Il passo successivo ci porta a porci un’altra serie di domande: a cosa ricorriamo quando le emozioni prendono il sopravvento? Qual è il cibo che consumiamo non appena l’ansia o la noia ci assale? Quindi dobbiamo identificare e diventare consapevoli del cibo a cui si ricorre, quanto ne mangiamo, quando lo mangiamo e così riflettere anche su il come e il perché si mangia quel determinato cibo. Questo ci può aiutare ad identificare il nostro cibo-confort e cercare di modificare il nostro ricorso ad esso, una volta riconosciuto. E così una volta individuata la nostra modalità di ricorso al cibo e la tipologia di cibo a cui ricorriamo possiamo passare ad un ultimo passo: rompere definitivamente questo circolo vizioso che lega il cibo alla nostre emozioni. Questo sarà sicuramente la cosa più difficile da fare, ma non sempre la più complicata.
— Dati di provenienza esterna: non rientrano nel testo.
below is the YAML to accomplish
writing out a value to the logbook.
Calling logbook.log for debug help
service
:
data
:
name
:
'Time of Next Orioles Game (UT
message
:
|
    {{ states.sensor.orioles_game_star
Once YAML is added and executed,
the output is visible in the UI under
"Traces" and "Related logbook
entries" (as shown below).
Bisogna tenere in considerazione che non è necessario eliminare del tutto il cibo confort dalla nostra vita, ma lo si può utilizzare in modo intelligente. Se le emozioni spingono più forti e sono sempre più impellenti possiamo comunque accedere alla nostra fonte di confort evitando di ingurgitare, ma piuttosto assaporando ciò che assumiamo in tutti i suoi aspetti: colori, odori e sapori.
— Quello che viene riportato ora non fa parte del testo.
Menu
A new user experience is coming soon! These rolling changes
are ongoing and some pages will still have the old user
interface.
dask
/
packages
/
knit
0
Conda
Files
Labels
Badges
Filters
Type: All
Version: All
Ricordandoci sempre che gratificarsi con consapevolezza e in modo equilibrato, soddisfacendo quindi un nostro bisogno, può essere utile a gestire in modo corretto quelle emozioni che altrimenti avremmo divorato!





Bibliografia

Abramson E., Emozioni e cibo. Positive Press, 2002, Verona.
Canetti L et al., Food and emotion. Behav Processess, 2002, Nov, 60 (2), 157-164.
Rolla E., Bossolasco M. V., Perdo peso. Un programma educativo cognitivo-comportamentale. Gribaudi, 2006. Milano.